En algunos casos ponen en riesgo la integridad física de las personas, en otras simplemente, con informaciones tendenciosas manipulan las notas y terminan difamando y agrediendo.

La libertad de expresión también tiene sus límites, todas la libertades los tienen de hecho, estas son parte del catálogo de derechos humanos que tratados como el  pacto de San José  contempla.

El artículo 11 del citado documento establece el Derecho a la protección y reconocimiento de la honra y dignidad del ciudadano, a no ser objeto de injerencias arbitrarias en su vida privada, de familia, ni de ataque ilegales a su reputación y es protegido legalmente cuando estos se dan.

Por su parte el numeral 13 del mismo cuerpo legal  referente a la Libertad de expresión, señala en los primeros 3 puntos que nos interesa lo siguiente:

1. Toda persona tiene derecho a la libertad de pensamiento y de expresión.  Este derecho comprende la libertad de buscar, recibir y difundir informaciones e ideas de toda índole, sin consideración de fronteras, ya sea oralmente, por escrito o en forma impresa o artística, o por cualquier otro procedimiento de su elección.

2. El ejercicio del derecho previsto en el inciso precedente no puede estar sujeto a previa censura sino a responsabilidades ulteriores, las que deben estar expresamente fijadas por la ley y ser necesarias para asegurar:

 a)  el respeto a los derechos o a la reputación de los demás, o

 b) la protección de la seguridad nacional, el orden público o la salud o la moral públicas.
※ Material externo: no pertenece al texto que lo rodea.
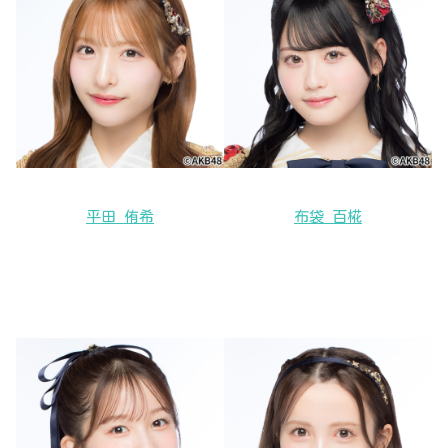
平田 侑希
布袋 百椛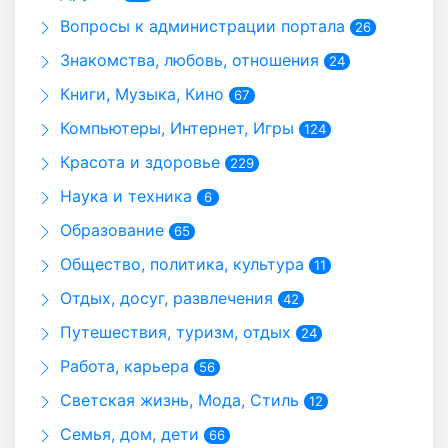
Вопросы к администрации портала
26
Знакомства, любовь, отношения
24
Книги, Музыка, Кино
67
Компьютеры, Интернет, Игры
124
Красота и здоровье
229
Наука и техника
6
Образование
65
Общество, политика, культура
11
Отдых, досуг, развлечения
42
Путешествия, туризм, отдых
24
Работа, карьера
56
Светская жизнь, Мода, Стиль
12
Семья, дом, дети
66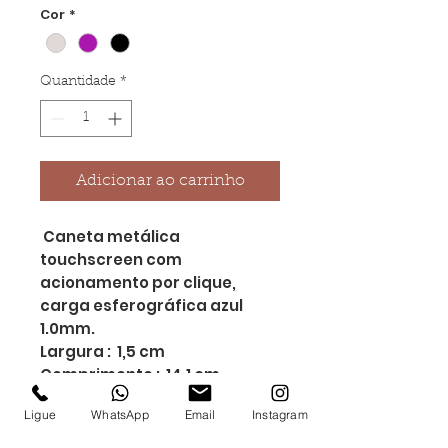
Cor
*
Quantidade
*
Adicionar ao carrinho
Caneta metálica
touchscreen com
acionamento por clique,
carga esferográfica azul
1.0mm.
Largura : 1,5 cm
Comprimento : 14,1 cm
Medidas aproximadas para
Ligue
WhatsApp
Email
Instagram
gravação (CxL): 0,7 cm x 3,5
cm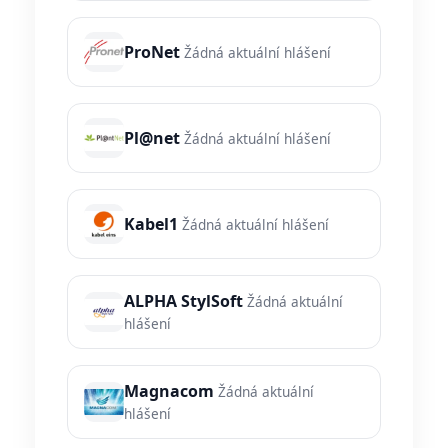
ProNet
Žádná aktuální hlášení
Pl@net
Žádná aktuální hlášení
Kabel1
Žádná aktuální hlášení
ALPHA StylSoft
Žádná aktuální
hlášení
Magnacom
Žádná aktuální
hlášení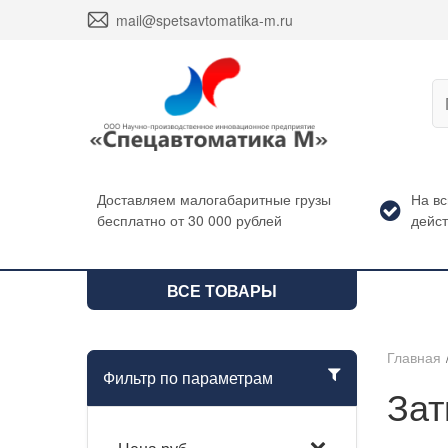
envelope
mail@spetsavtomatika-m.ru
Доставляем малогабаритные грузы
На в
бесплатно от 30 000 рублей
дейст
ВСЕ ТОВАРЫ
Главная
Фильтр по параметрам
Зат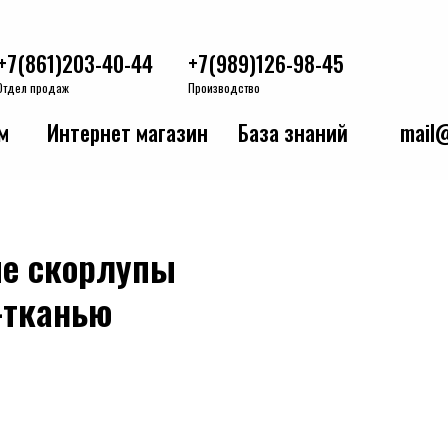
+7(861)203-40-44
+7(989)126-98-45
Отдел продаж
Производство
м
Интернет магазин
База знаний
mail@
ые скорлупы
-тканью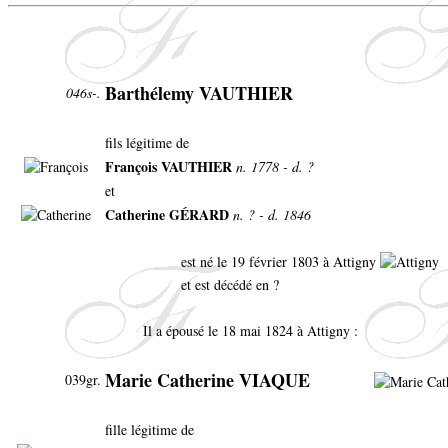
Barthélemy VAUTHIER
046s-.
fils légitime de
François VAUTHIER
n. 1778 - d. ?
et
Catherine GÉRARD
n. ? - d. 1846
est né le 19 février 1803 à Attigny
et est décédé en ?
Il a épousé le 18 mai 1824 à Attigny :
Marie Catherine VIAQUE
039gr.
fille légitime de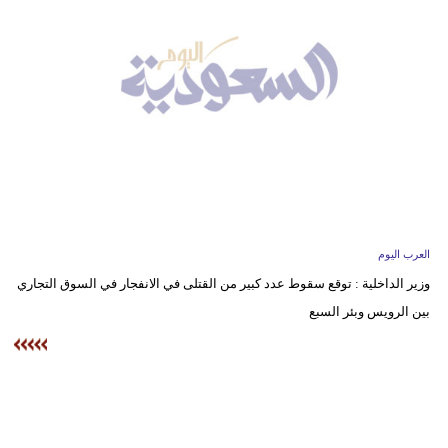
وسفر
ديكور
أخبار
إعلام
تعليم
مرأة
العرب اليوم
علوم
وزير الداخلية : توقع سقوط عدد كبير من القتلى في الانفجار في السوق التجاري
وتكنولوجيا
بين الرويس وبئر السبع
بيئة
مدوَّنات
أبراج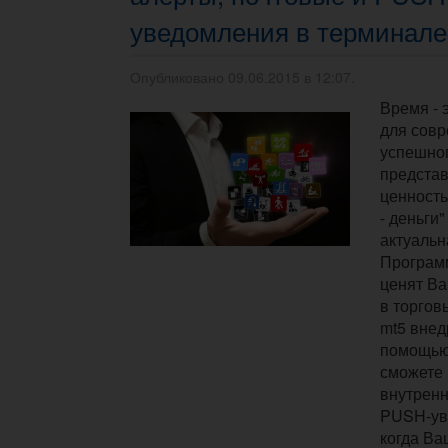
уведомления в терминале
Опубликовано 09.06.2015 в 12:07.
Время - 
для сов
успешног
предста
ценность
- деньги
актуальна
Програм
ценят Ва
в торгов
mt5 внед
помощью
сможете 
внутренн
PUSH-ув
когда Ва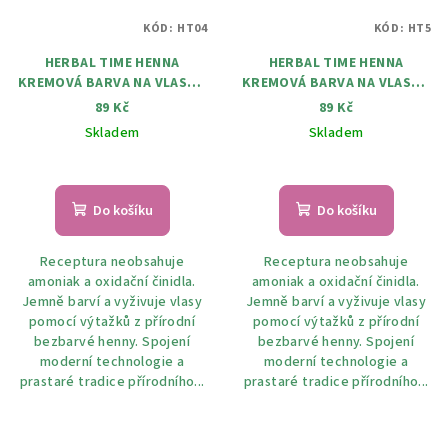
KÓD:
HT04
KÓD:
HT5
HERBAL TIME HENNA
HERBAL TIME HENNA
KREMOVÁ BARVA NA VLASY 4
KREMOVÁ BARVA NA VLASY 5
Višeň 75 ml
Kaštan 75 ml
89 Kč
89 Kč
Skladem
Skladem
Průměrné
hodnocení
produktu
Do košíku
Do košíku
je
5,0
Receptura neobsahuje
Receptura neobsahuje
z
amoniak a oxidační činidla.
amoniak a oxidační činidla.
5
Jemně barví a vyživuje vlasy
Jemně barví a vyživuje vlasy
hvězdiček.
pomocí výtažků z přírodní
pomocí výtažků z přírodní
bezbarvé henny. Spojení
bezbarvé henny. Spojení
moderní technologie a
moderní technologie a
prastaré tradice přírodního...
prastaré tradice přírodního...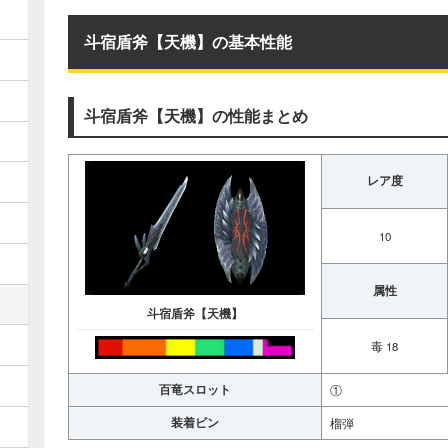
斗宿盾斧【天機】の基本性能
斗宿盾斧【天機】の性能まとめ
レア度
10
属性
斗宿盾斧【天機】
毒 18
百竜スロット
①
装着ビン
榴弾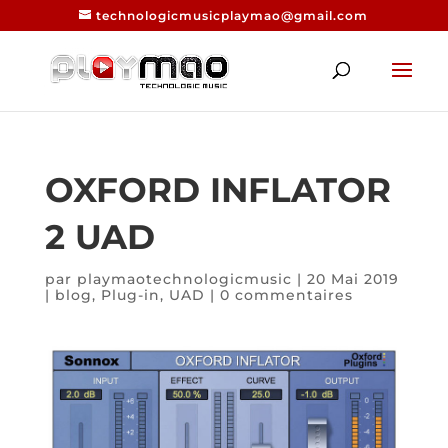
technologicmusicplaymao@gmail.com
OXFORD INFLATOR
2 UAD
par
playmaotechnologicmusic
|
20 Mai 2019
|
blog
,
Plug-in
,
UAD
|
0 commentaires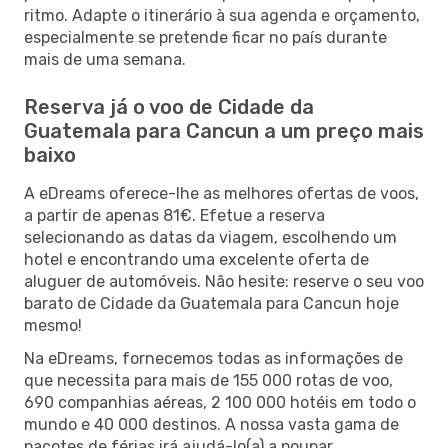
ritmo. Adapte o itinerário à sua agenda e orçamento,
especialmente se pretende ficar no país durante
mais de uma semana.
Reserva já o voo de Cidade da
Guatemala para Cancun a um preço mais
baixo
A eDreams oferece-lhe as melhores ofertas de voos,
a partir de apenas 81€. Efetue a reserva
selecionando as datas da viagem, escolhendo um
hotel e encontrando uma excelente oferta de
aluguer de automóveis. Não hesite: reserve o seu voo
barato de Cidade da Guatemala para Cancun hoje
mesmo!
Na eDreams, fornecemos todas as informações de
que necessita para mais de 155 000 rotas de voo,
690 companhias aéreas, 2 100 000 hotéis em todo o
mundo e 40 000 destinos. A nossa vasta gama de
pacotes de férias irá ajudá-lo(a) a poupar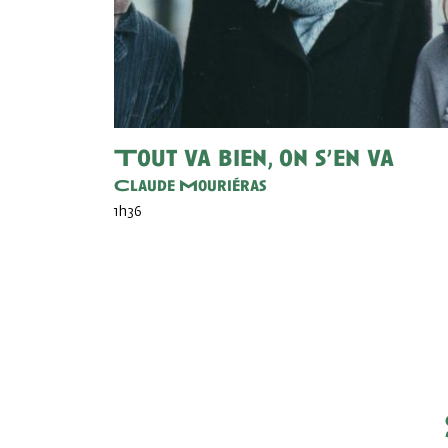
Tout va bien, on s’en va
Claude Mouriéras
1h36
3. No se puede restringir el derecho de expresión por vías o medios indirectos, tales como el abuso de controles oficiales o particulares de papel para periódicos, de frecuencias radioeléctricas, o de enseres y aparatos usados en la difusión de información o por cualesquiera otros medios encaminados a impedir la comunicación y la circulación de ideas y opiniones.

Como podemos observar las libertades no son absolutas y se hace daño al coartar la libertad de expresión como el excederse y abusar de ella.